= Directions for this task =
Take the data below and extract the lines from the one with "Brett Butler" to the one with "CALL TO GET STARTED", inclusive, exactly as written.

- - - -

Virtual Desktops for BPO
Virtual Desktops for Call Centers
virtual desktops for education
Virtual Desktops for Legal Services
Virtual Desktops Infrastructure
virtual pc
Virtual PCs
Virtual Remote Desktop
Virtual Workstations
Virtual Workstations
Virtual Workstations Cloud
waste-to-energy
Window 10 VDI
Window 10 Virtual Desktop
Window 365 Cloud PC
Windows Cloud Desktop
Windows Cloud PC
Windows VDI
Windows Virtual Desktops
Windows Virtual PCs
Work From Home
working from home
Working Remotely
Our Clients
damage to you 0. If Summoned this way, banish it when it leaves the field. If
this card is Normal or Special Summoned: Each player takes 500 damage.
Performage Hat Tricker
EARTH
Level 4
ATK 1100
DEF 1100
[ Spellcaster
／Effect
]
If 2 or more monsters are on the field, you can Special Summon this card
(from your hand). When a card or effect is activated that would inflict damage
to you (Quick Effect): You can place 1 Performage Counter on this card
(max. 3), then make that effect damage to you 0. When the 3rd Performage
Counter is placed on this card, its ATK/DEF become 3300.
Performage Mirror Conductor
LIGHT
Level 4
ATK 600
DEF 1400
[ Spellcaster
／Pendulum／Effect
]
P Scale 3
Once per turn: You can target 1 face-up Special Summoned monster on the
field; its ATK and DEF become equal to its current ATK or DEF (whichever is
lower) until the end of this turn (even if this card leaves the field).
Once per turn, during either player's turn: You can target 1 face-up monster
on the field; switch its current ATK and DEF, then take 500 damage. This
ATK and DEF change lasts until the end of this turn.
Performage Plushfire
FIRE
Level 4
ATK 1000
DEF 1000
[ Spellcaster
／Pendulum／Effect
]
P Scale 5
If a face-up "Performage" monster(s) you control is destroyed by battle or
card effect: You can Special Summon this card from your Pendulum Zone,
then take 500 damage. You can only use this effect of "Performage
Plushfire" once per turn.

- - - -

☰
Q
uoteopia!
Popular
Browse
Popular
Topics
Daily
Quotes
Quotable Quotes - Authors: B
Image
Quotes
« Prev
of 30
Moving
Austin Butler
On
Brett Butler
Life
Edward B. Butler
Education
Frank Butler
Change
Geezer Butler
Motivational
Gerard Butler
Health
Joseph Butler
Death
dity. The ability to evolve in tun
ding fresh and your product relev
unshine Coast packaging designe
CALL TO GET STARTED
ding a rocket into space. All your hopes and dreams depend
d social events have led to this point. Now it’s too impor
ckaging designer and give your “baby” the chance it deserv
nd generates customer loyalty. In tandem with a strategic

- - - -

= Written response =
Brett Butler
Life
Edward B. Butler
Education
Frank Butler
Change
Geezer Butler
Motivational
Gerard Butler
Health
Joseph Butler
Death
dity. The ability to evolve in tun
ding fresh and your product relev
unshine Coast packaging designe
CALL TO GET STARTED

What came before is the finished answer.